Eastleigh Borough Council is celebrating national tree week by planting a tree for every one of its employees, as part of its goal to reach 160,000 more trees in the Borough by 2030. Over 500 trees will be planted at various locations in the Borough from 28 November to 6 December.
Around 160 trees will be planted at Itchen Valley Country park, with other planting locations including Lakeside Country Park, the Old Golf Course at Fleming Park and the Hamble and Hiltingbury areas.

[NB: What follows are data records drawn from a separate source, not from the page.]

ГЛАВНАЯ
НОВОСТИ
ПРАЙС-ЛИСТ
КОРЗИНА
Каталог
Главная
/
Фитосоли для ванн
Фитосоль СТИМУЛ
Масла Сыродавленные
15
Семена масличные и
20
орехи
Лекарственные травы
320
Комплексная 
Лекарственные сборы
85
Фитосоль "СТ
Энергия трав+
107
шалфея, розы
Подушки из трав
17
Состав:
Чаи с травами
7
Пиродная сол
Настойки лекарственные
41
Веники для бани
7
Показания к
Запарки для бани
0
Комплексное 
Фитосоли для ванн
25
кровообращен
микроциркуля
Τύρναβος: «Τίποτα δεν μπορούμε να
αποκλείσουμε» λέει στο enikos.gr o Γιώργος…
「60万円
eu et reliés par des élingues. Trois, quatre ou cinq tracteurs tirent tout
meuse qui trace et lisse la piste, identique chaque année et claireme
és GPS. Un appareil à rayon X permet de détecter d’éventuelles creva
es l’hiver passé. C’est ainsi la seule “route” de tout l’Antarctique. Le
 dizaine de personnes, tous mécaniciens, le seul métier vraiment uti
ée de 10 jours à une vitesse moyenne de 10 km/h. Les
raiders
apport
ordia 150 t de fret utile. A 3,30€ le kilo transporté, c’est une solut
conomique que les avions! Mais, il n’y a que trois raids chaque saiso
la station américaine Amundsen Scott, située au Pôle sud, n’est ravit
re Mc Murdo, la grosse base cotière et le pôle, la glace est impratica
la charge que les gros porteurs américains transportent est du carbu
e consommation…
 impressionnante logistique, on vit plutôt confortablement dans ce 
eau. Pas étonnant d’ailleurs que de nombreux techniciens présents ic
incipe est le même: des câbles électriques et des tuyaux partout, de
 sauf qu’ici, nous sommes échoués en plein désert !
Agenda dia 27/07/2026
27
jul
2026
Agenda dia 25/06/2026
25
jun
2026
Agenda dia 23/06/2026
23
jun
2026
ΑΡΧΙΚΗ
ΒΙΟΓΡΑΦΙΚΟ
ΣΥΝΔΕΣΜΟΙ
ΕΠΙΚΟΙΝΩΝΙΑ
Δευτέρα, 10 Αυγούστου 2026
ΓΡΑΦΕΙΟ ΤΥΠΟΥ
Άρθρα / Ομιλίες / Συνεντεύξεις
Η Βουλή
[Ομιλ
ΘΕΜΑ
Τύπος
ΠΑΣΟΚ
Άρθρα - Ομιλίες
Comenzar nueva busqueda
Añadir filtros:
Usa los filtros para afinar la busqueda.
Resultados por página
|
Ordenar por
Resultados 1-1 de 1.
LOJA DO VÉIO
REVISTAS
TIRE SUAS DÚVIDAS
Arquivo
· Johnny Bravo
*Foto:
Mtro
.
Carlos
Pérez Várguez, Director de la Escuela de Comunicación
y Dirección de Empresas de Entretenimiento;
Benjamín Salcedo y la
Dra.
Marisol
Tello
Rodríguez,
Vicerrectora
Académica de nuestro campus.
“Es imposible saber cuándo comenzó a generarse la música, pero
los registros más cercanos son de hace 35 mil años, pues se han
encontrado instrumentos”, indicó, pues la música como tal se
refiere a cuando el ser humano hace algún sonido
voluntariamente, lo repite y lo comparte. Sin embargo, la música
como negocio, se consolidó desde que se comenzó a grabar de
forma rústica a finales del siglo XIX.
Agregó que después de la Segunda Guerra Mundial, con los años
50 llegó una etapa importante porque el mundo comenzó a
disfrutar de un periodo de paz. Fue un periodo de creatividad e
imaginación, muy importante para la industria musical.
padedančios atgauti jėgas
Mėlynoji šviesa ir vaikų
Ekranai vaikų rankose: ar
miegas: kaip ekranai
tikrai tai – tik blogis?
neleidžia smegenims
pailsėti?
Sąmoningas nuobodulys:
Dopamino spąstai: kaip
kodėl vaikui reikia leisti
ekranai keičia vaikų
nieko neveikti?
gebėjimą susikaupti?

A mix of trees including silver birch, cherry blossom and field maple have been selected for their benefit to native wildlife and visual interest – with different species blossoming at different times of the year.
Trees have many environmental, wildlife and human benefits – from absorbing excess carbon dioxide to providing mental health benefits. The Council wants to dramatically scale up the number of trees in the Borough as part of its commitment to tackling the climate and environmental emergency.
To that end, the Council has set up a new Council-run tree nursery in Horton Heath. This will help to supply the trees it needs to meet its goal of having 160,000 more trees in the Borough by 2030. The new tree nursery is also providing young people with employment opportunities, with three new apprentices employed to help operate the site and learn new skills.
Council Leader, Councillor Keith House, said:
‘It’s wonderful that we are taking this first step on our ambitious tree planting journey. When the pandemic allows, we want to involve everyone in this exciting initiative, from local community groups to businesses, but for now, we are starting by planting one tree for every Eastleigh Borough Council employee. Following this, our tree nursery will help ensure we have the supply for now and into the future.’
Cabinet Lead for Environment, Councillor Rupert Kyrle, said:
‘During the pandemic, many people have discovered the benefits of being out in nature to improve their mood and mental health. By planting more trees in the borough, we can not only help to tackle the climate crisis and support local wildlife, but also create the legacy of a greener, leafier borough for our residents, their families and future generations.’